Il n'y a pas de périphérique nu (DD ou graveur) en FireWire. Le FW est une norme de bus de périph externes, ce qui implique qu'entre ton DD ou graveur en boîtier externe et l'uc tu a un "pont" de communication (lequel pont est, chez Macway un Oxford) et un câblage particulier.

Les graveurs sont en ATA [protocole Atapi] et tu peux remplacer ton graveur actuel par un autre, les Pionner 107 ou 108 étant les plus appréciés de la communauté Mac


----------



## raphael54 (27 Septembre 2004)

merci golf pour ces renseignements cependant je vais attendre un peu au vu de l'article de macbidouille.


----------



## cortofran (6 Octobre 2004)

Voilà j'ai un mac power g4 700mhz, et je voudrais acheter un graveur dvd compatible avec celui-ci et ILife bien sur. Tout cela dans des prix abordables, servi par une très joli vendeuse etc.......( non non je ne suis pas exigeant  !!)


----------



## turnover (6 Octobre 2004)

Si tu veux pas graver des DVD-DL, tu as le Pionneer DVR-107 qui est reconnu par panther et toutes les iApps. Mais c'est une fin de série.
prix minimum sur le net -> 67.70 ¤ - 444 FF - Pioneer DVR-107


----------



## TheraBylerm (10 Octobre 2004)

Bonjour,

Je viens de me mettre au PowerBook... et j'avoue que je ne suis pas déçu, au contraire.
Je viens du monde du PC, et je ne connais du coup, pas tout ce qui est compatible mac.
Je voudrai savoir si tous les Graveurs DVD sont compatibles Mac ? Je voudrai également savoir s'il existe des boitiers Tuner TV externe pour Mac et ou les trouver...

Merci !


----------



## golf (10 Octobre 2004)

Aller, des petites recherches sur le forum, index "graveur" puis "tv" 

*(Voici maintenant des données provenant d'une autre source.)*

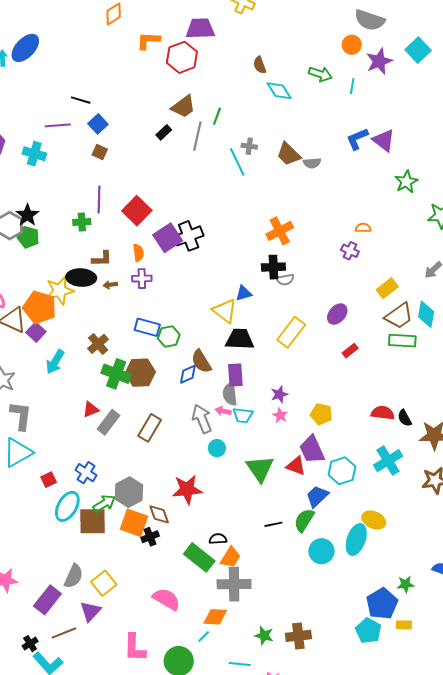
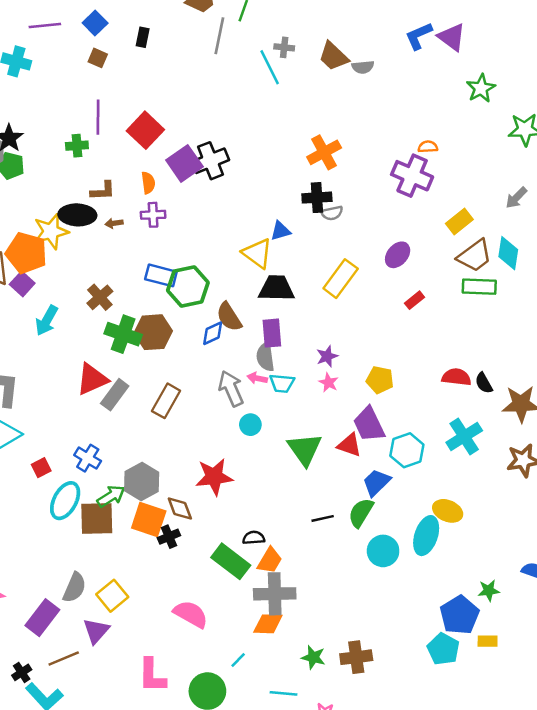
black rectangle: (164, 132) -> (143, 37), moved, turned -35
purple cross: (350, 251) -> (412, 176), size x1.8
green hexagon: (169, 337) -> (188, 287), size x1.5
red triangle: (91, 409) -> (92, 379), size x1.6
orange diamond: (215, 617) -> (268, 624), moved

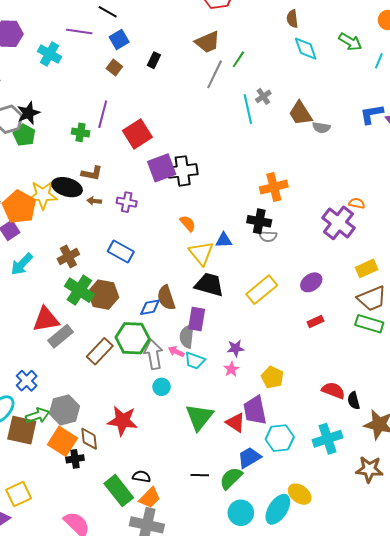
gray cross: (284, 47) -> (263, 96), turned 35
orange semicircle: (148, 183) -> (188, 223), moved, turned -48
green hexagon: (188, 287) -> (133, 338), moved

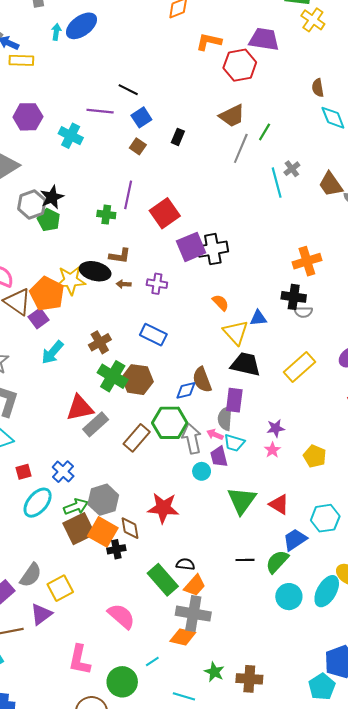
purple trapezoid: (255, 410) -> (219, 457), moved, size x0.7
brown square: (22, 430) -> (79, 529), moved, turned -36

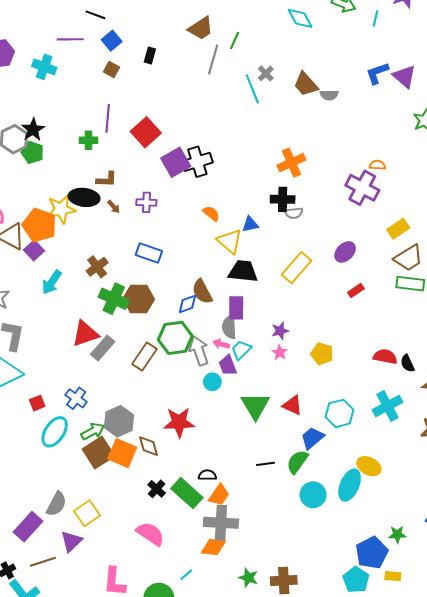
brown arrow: (124, 284) -> (114, 207), turned -128
cyan trapezoid: (234, 443) -> (241, 350), turned 125
black cross: (116, 549) -> (157, 489), moved, turned -30

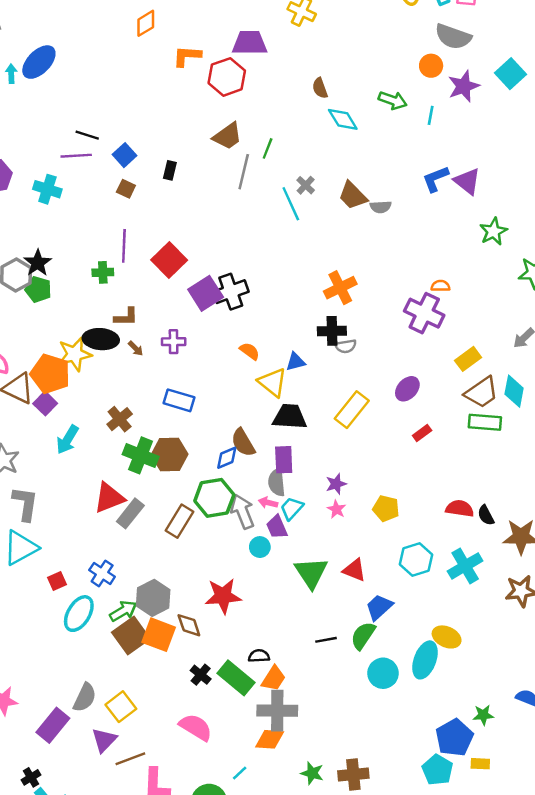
black line: (95, 15) -> (87, 135), moved
cyan hexagon: (340, 413) -> (416, 559), moved
brown line: (43, 562) -> (130, 759), moved

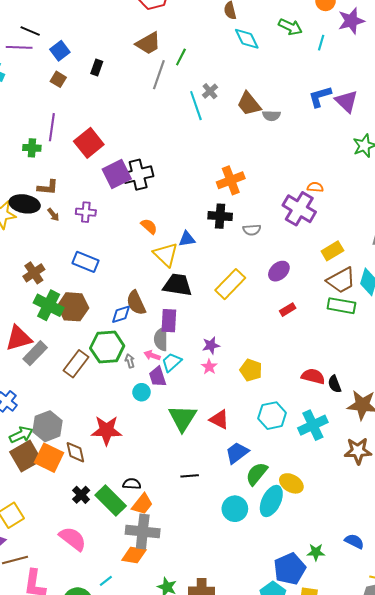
gray semicircle: (346, 346) -> (252, 230), moved
gray arrow: (242, 512) -> (130, 361), size x0.5
green semicircle: (363, 636) -> (257, 474), moved

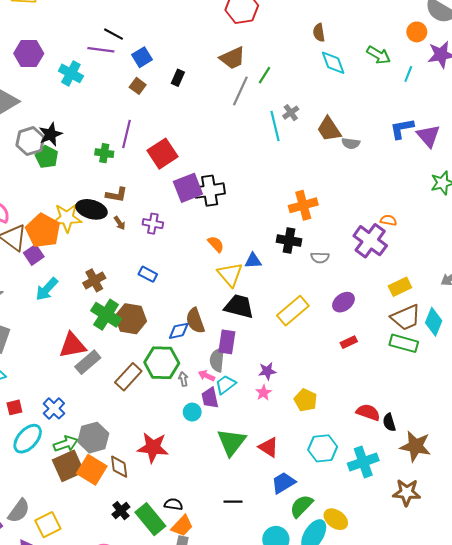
blue rectangle: (86, 262) -> (148, 274), size x0.7

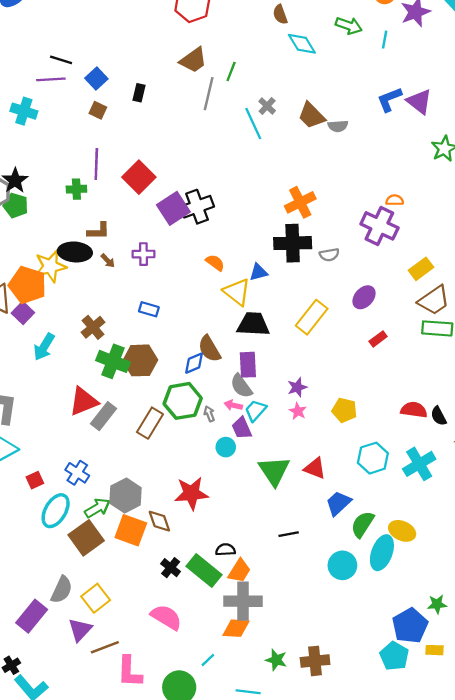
black cross: (289, 241) -> (293, 243), size x1.4
gray semicircle: (217, 360) -> (241, 386), turned -30
brown square: (68, 466) -> (86, 538), moved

Aller, on va fusionner pour le graveur 

Pour la TV, c'est par ici...


----------



## saruj (14 Octobre 2004)

Chers Mac'istes,

j'ai un G4, 350 MHz.
J'ai besoin d'un DVD Graveur, pour faire marcher final Cut 4, graver des DVD avec surtout du matériel vidéo, certains mixtes pour présentations de projets. Un graveur qui ne me force pas à acheter des DVDs hors de prix et qui nedeviendra pas un dinausore trop vite...

J'ai passé l'après midi on-line pour me renseigner.... je croyais régler le problème en 5 minutes...

Bon les questions

Pioneer 108. Quand je vais sur le site de Pioneer, dans le systèmes précisés nécéssaires, pas de mac os x. Pourtant il a l'air d'avoir bonne réputation sur le forum. Est-ce le mot "bulk" qui fait que ça ne marche que sur win?

LG Electronics*GSA-4081B. Marche pas avec i-disk? pourquoi d'abord?

Formac SuperDrive 4/2/10/12/1/40 Firewire ?
ou plutôt
LaCie 52/32/52 Porsche ext FireWire ?

Des conseils????? 

merci beaucoup

saruj


----------



## rezba (14 Octobre 2004)

tu veux un externe ? ou un interne ?


----------



## patlek (14 Octobre 2004)

S' il regarde pour du firewire, a mon avis c' est un externe...

Le pioneer 108 marche pour mac... il est chez Macway.com...


> Graveur Dburner Dvr-108 16x R-dl?
> 139,00¤ HT****166,24¤ TTC
> *139,00¤ HT au lieu de 154,00¤ H


----------



## phylou-tournai (15 Octobre 2004)

Bonjour,
J'ai justement acheté il y a une quinzaine le DBurner chez Macway, le 108 donc, et je tourne sous X 3.5 dans problème, je lis je grave CD et DVD sans pb. Par contre je passe par Toast 6...
Bonne soirée
phylou-tournai


----------



## saruj (17 Octobre 2004)

patlek a dit:
			
		

> S' il regarde pour du firewire, a mon avis c' est un externe...
> 
> Le pioneer 108 marche pour mac... il est chez Macway.com...
> http://www.macway.com/index.php?cPath=13_172_472
> ...



bon. moi c'est elle.

J'ai reçu ce couriel de pioneer:

"Das genannte Laufwerk ist ein Produkt, das für den Einbau in einen PC produziert und konzipiert wurde. Hersteller wie*Apple verwenden in Ihren Geräten so genannte OEM Produkte. OEM Produkte verfügen über eine eigene Firmware, die nicht kompatibel zu PIONEER Firmware ist. Unter Umständen wird das genannte Produkt nicht einwandfrei in Ihrem System funktionieren..*"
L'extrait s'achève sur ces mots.